On Wed, May 27, 2026 at 05:23:40AM +0000, Hillf Danton wrote:
> On Tue, 26 May 2026 14:08:06 -0400 Breno Leitao wrote:
> > @@ -2423,6 +2424,15 @@ static void __queue_work(int cpu, struct workqueue_struct *wq,
> >  
> >  out:
> >  	raw_spin_unlock(&pool->lock);
> > +	/*
> > +	 * Issue the wakeup after dropping pool->lock to shorten the
> > +	 * locked region on this hot enqueue path.  kick_pool_pick() did all
> > +	 * of the work that required the lock (worker selection and
> > +	 * wake_cpu setup); the wake_up_process() itself only needs to
> > +	 * take the target rq->lock.
> > +	 */
> > +	if (wake_p)
> > +		wake_up_process(wake_p);
> >  	rcu_read_unlock();
> >  }
> >
> I suspect this works without the pool lock held, go and see workers culled
> in idle_cull_fn() for example.

Ack, you're right that wake_up_process() itself works without pool->lock
held — idle_cull_fn() is a good precedent.

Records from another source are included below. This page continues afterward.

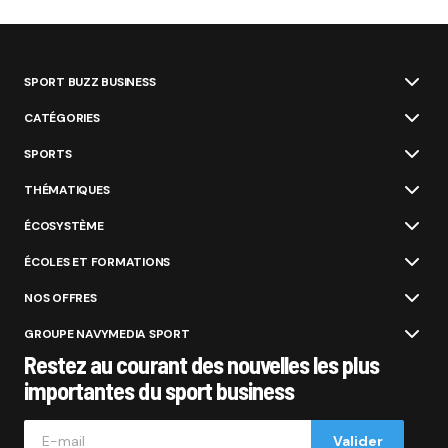
SPORT BUZZ BUSINESS
CATÉGORIES
SPORTS
THÉMATIQUES
ÉCOSYSTÈME
ÉCOLES ET FORMATIONS
NOS OFFRES
GROUPE NAVYMEDIA SPORT
Restez au courant des nouvelles les plus
importantes du sport business
Valider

But sashiko's point made me
look again, and I think there's a latent bug that should be fixed before
(or as part of) this patch.

When kick_pool() picks a worker and wakes it, the worker is flipped to
TASK_RUNNING by the scheduler, but from the workqueue's point of view it
is still WORKER_IDLE and still on pool->idle_list. The transition off
the idle list only happens later, when >the woken kthread actually
schedules in, reacquires pool->lock, and runs worker_leave_idle().

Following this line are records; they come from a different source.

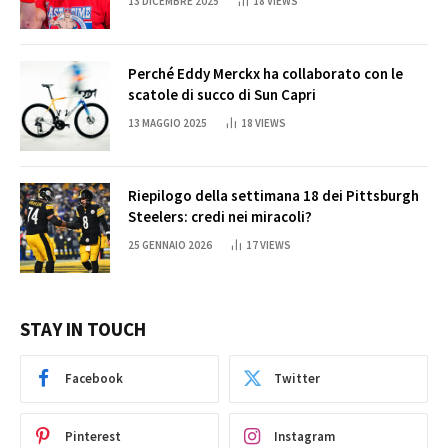
13 DICEMBRE 2025
18
VIEWS
Perché Eddy Merckx ha collaborato con le
scatole di succo di Sun Capri
13 MAGGIO 2025
18
VIEWS
Riepilogo della settimana 18 dei Pittsburgh
Steelers: credi nei miracoli?
25 GENNAIO 2026
17
VIEWS
STAY IN TOUCH
Facebook
Twitter
Pinterest
Instagram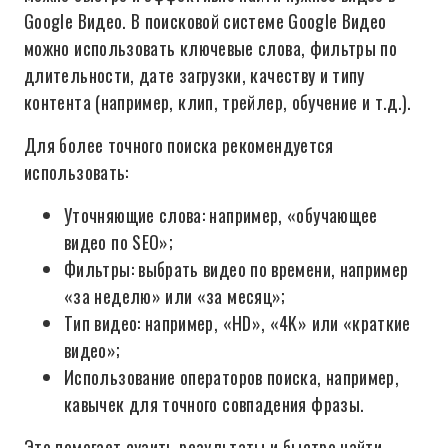
Google Видео. В поисковой системе Google Видео
можно использовать ключевые слова, фильтры по
длительности, дате загрузки, качеству и типу
контента (например, клип, трейлер, обучение и т.д.).
Для более точного поиска рекомендуется
использовать:
Уточняющие слова: например, «обучающее
видео по SEO»;
Фильтры: выбрать видео по времени, например
«за неделю» или «за месяц»;
Тип видео: например, «HD», «4K» или «краткие
видео»;
Использование операторов поиска, например,
кавычек для точного совпадения фразы.
Это помогает сузить результаты и быстро найти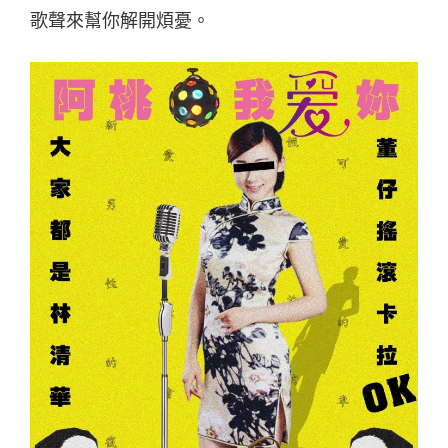
歌聲來幫你解開煩憂。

That matters because idle_cull_fn() never looks at the task's scheduler
state. It doesn't read task->__state or anything equivalent — its "is
this worker idle?" check is purely "is it on pool->idle_list, and is
last_active + IDLE_WORKER_TIMEOUT in the past?". So a worker that has
been woken but hasn't yet run worker_leave_idle() is, as far as cull is
concerned, a perfectly valid victim.

   The race is then:
   CPU A (kicker)                      CPU B (cull)
   ----------------                    ----------------
   raw_spin_lock(&pool->lock)
   pick worker W (idle_list head)
   wake_up_process(W->task)
   raw_spin_unlock(&pool->lock)
                                       raw_spin_lock(&pool->lock)
                                       too_many_workers() == true
                                       W is list_last_entry(idle_list)
                                       set_worker_dying(W, cull_list)
                                       raw_spin_unlock(&pool->lock)
                                       reap_dying_workers()
                                       kthread_stop_put(W->task)
   (W finally schedules in)
   worker_thread():
     raw_spin_lock(&pool->lock)
     WORKER_DIE set -> return 0

W exits without ever running worker_leave_idle() or touching
pool->worklist, and the work item we just enqueued is stranded until the
next pool event kicks somebody else.

This window is narrow in mainline today (bounded by scheduler latency
between the kicker dropping pool->lock and the wakee reacquiring it,
plus the 5 s IDLE_WORKER_TIMEOUT precondition), but my patch widens it
considerably — process_one_work()'s deferred-wake site re-enables IRQs
and is fully preemptible across the gap.

I am still unclear how to fix it, but I am thinking about it.

--
pw-bot: cr